Compensation payments for inadequate pension transfer advice have hit £40 million, doubling in three years, the Financial Times has reported.
The jump in compensation follows a seven-times increase in the value of defined benefit (DB) pension transfers over a similar period of three years. Many more people transferred their DB pension savings following the government’s Pensions Freedom rules. This gave people access to their full pension pots in defined contribution schemes, from the age of 55. In 2017 £37 billion was transferred out of employers’ DB schemes.
The compensation figures were uncovered by Welsh MP Nick Smith, whose constituents include many steelworkers who have been victims of poor pension advice.
Research by the Financial Conduct Authority (FCA) revealed that less than half of the DB pension transfer advice was suitable.”It is unacceptable that pension transfer advice should persistently remain at such a low level in comparison to investment advice,” the regulator said.
But former Pensions Minster and director of policy at Royal London, Steve Webb says that £40 million in compensation is small in comparison to the total value of transfers made. “I don’t think these numbers tell us anything very much about the quality of DB transfer advice in the last year or two,” he told Retirement Planner.
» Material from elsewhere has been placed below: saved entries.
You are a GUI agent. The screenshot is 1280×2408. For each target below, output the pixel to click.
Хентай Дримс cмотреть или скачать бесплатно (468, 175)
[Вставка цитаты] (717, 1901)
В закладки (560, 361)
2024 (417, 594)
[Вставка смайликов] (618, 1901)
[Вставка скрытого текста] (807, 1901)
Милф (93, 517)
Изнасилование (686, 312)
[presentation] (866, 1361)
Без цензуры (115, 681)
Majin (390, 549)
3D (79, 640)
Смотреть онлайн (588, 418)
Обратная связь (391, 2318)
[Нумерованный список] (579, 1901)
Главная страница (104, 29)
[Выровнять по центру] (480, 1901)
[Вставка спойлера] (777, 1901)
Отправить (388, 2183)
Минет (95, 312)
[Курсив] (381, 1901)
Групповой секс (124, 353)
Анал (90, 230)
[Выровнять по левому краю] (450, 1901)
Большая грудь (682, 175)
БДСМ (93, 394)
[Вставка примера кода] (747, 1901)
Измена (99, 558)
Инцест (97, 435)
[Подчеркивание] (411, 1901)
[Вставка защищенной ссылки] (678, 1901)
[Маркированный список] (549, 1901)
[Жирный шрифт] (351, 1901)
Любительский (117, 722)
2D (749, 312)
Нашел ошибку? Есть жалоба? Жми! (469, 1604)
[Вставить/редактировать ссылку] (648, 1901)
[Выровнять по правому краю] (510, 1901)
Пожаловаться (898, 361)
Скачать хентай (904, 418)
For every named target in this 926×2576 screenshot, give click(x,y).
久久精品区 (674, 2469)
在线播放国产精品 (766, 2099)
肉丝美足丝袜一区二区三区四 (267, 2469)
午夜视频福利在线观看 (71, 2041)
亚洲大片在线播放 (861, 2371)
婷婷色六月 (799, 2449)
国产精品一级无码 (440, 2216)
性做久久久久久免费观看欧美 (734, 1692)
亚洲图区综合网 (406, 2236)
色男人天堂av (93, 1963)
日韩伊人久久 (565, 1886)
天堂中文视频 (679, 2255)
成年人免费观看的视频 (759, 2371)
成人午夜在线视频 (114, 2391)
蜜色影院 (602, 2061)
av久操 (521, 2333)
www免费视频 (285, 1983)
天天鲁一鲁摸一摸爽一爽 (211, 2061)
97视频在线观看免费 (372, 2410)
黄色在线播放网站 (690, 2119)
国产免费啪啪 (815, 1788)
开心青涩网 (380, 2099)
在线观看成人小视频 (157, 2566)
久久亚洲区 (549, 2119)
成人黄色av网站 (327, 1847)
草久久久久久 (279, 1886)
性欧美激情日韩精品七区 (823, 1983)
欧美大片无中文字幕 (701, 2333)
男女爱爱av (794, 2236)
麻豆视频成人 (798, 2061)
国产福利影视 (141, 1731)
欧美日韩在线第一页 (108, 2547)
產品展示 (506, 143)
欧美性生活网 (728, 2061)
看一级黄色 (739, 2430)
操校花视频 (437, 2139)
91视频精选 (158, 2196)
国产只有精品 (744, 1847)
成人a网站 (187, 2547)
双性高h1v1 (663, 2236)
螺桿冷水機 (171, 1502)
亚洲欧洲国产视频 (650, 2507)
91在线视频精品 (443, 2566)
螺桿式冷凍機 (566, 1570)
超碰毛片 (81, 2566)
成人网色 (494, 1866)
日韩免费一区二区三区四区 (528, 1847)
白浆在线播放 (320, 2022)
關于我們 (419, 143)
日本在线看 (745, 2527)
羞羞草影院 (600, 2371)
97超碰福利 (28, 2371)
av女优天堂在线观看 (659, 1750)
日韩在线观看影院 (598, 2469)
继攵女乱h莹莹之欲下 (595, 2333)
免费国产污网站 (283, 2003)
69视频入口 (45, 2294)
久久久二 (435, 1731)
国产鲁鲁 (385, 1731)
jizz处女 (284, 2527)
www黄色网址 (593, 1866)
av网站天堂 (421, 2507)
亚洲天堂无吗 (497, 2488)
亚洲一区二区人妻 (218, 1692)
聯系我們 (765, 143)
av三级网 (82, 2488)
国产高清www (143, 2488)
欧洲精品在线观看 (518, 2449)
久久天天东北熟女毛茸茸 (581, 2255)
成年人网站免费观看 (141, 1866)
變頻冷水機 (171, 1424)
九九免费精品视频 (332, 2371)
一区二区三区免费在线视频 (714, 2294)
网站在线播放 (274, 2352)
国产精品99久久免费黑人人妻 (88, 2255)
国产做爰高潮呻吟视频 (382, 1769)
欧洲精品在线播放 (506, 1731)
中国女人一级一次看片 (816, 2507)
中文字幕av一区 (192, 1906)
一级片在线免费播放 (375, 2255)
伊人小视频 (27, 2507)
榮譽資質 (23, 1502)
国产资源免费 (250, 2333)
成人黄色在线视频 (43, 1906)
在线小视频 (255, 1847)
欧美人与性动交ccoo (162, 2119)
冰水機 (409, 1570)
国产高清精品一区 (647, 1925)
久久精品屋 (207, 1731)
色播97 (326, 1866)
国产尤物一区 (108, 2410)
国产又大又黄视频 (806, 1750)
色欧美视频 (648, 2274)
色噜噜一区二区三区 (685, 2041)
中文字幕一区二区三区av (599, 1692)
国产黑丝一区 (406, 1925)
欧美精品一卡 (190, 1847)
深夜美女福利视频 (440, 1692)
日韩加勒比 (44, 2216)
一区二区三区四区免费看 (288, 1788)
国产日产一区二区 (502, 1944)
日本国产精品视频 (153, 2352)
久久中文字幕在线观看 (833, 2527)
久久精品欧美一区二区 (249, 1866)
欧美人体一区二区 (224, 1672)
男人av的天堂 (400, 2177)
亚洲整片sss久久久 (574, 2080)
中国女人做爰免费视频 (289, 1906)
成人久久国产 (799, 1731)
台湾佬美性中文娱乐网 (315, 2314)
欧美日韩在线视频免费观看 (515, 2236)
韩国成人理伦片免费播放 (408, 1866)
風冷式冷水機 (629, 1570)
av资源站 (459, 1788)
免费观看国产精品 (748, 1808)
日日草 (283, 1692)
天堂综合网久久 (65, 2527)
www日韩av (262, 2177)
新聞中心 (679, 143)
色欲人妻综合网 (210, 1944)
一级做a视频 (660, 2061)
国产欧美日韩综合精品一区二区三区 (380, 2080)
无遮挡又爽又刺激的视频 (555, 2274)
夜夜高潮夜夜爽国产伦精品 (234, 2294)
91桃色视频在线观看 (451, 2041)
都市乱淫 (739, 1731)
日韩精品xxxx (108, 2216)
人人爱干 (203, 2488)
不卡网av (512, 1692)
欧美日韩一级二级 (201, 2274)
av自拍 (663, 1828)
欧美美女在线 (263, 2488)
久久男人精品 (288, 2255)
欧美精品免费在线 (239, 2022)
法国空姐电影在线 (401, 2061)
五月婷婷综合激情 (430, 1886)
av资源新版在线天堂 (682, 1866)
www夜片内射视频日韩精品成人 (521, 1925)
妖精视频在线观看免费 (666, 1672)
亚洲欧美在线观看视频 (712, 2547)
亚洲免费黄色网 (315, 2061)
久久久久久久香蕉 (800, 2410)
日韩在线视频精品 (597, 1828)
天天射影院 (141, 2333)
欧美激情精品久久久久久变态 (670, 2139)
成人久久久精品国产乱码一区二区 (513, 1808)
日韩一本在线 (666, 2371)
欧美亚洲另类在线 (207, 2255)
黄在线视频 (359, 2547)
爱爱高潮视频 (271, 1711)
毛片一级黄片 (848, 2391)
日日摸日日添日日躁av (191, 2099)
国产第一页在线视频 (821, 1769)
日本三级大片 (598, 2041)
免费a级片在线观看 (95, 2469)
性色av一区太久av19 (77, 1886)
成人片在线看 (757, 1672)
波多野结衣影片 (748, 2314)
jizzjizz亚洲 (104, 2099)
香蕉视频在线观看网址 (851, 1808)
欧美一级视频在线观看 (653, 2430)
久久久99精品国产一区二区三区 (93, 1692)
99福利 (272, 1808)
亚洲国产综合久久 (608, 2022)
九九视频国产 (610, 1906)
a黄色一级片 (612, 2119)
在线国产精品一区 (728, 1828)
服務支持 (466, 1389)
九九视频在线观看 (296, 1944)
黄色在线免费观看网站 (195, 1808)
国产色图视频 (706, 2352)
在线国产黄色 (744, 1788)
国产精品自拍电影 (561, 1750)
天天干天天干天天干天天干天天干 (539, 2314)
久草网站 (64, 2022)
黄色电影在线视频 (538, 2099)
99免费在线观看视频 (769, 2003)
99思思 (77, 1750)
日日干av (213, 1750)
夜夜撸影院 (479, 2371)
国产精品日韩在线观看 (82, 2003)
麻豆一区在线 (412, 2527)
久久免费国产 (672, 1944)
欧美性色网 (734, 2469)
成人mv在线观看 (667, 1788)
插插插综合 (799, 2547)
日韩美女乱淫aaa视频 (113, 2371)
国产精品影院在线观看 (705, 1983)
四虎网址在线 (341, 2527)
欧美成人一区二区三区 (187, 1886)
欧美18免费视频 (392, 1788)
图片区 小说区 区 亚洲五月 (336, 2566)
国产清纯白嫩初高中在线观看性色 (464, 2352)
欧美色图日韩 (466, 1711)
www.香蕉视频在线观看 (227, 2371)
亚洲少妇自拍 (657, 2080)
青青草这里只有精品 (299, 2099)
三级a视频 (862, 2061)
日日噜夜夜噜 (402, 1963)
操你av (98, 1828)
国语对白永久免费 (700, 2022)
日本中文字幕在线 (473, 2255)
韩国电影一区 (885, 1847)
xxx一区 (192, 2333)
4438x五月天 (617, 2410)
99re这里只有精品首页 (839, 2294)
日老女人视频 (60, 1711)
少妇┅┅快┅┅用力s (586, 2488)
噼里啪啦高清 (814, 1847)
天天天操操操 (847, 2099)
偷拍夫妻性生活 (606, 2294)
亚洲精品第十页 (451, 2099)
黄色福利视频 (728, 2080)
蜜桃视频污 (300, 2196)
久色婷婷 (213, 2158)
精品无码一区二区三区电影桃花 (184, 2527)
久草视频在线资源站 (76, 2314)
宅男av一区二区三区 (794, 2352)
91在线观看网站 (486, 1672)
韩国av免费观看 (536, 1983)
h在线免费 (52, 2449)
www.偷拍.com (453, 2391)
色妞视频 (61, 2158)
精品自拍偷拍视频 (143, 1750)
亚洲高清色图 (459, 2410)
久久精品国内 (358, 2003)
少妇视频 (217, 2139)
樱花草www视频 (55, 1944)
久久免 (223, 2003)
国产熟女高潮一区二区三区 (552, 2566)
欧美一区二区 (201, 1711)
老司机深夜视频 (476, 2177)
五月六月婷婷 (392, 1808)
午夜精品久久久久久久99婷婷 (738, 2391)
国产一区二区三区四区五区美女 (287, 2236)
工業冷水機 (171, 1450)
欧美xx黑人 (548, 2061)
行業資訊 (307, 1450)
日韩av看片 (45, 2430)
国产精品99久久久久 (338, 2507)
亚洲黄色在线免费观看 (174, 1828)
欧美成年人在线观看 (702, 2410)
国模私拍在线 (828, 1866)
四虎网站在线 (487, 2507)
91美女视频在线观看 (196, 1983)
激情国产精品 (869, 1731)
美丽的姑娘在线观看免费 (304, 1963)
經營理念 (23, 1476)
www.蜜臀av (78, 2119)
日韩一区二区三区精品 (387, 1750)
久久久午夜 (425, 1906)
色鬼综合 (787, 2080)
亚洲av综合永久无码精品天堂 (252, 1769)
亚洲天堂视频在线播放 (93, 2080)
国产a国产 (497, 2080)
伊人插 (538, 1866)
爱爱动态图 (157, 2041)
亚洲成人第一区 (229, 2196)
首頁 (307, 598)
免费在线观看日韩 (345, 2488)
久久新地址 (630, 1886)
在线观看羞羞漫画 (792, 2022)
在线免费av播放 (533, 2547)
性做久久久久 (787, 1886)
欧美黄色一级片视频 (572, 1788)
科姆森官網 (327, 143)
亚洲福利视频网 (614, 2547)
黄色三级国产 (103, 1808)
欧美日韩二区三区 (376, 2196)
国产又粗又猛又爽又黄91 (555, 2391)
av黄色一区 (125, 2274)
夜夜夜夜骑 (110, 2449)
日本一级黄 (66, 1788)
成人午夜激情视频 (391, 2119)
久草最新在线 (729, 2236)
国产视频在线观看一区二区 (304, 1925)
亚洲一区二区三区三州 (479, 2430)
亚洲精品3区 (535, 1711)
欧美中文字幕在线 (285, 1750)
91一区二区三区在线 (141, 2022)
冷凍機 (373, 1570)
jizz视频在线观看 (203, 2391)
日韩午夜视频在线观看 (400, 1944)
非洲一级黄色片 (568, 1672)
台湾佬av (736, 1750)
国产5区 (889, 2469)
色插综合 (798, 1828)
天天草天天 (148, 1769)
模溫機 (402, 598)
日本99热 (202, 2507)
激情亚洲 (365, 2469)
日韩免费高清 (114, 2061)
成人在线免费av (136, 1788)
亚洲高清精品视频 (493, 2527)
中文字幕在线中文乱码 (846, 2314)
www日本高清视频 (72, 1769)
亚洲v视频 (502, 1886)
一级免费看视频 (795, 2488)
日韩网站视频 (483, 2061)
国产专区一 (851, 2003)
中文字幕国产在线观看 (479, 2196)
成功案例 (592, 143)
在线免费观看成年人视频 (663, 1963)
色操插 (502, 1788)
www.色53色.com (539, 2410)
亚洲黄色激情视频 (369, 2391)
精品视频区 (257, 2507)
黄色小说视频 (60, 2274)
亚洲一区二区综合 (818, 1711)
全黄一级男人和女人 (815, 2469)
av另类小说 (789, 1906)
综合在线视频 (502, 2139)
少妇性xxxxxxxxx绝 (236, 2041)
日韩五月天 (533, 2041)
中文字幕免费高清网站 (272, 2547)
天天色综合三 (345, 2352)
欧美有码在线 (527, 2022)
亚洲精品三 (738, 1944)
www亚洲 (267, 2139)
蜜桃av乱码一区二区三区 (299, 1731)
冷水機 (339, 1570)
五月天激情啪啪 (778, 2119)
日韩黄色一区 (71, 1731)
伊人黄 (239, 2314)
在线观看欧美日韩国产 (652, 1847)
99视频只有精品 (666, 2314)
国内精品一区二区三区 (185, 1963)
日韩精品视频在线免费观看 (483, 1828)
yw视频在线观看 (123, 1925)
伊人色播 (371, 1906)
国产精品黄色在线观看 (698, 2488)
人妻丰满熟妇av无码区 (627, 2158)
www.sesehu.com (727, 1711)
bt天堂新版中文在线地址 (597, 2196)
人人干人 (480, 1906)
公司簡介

James Burgoyne of Brunel Professions warns advisers to be very thorough in documenting their recommendations if they are to secure competitively priced professional indemnity insurance cover. “Insurers are wary of pension transfer advice because of the risks involved. Advisers in the transfer market must be very diligent and make sure that their advice is well set out with all the risks explained if they are to avoid trouble.”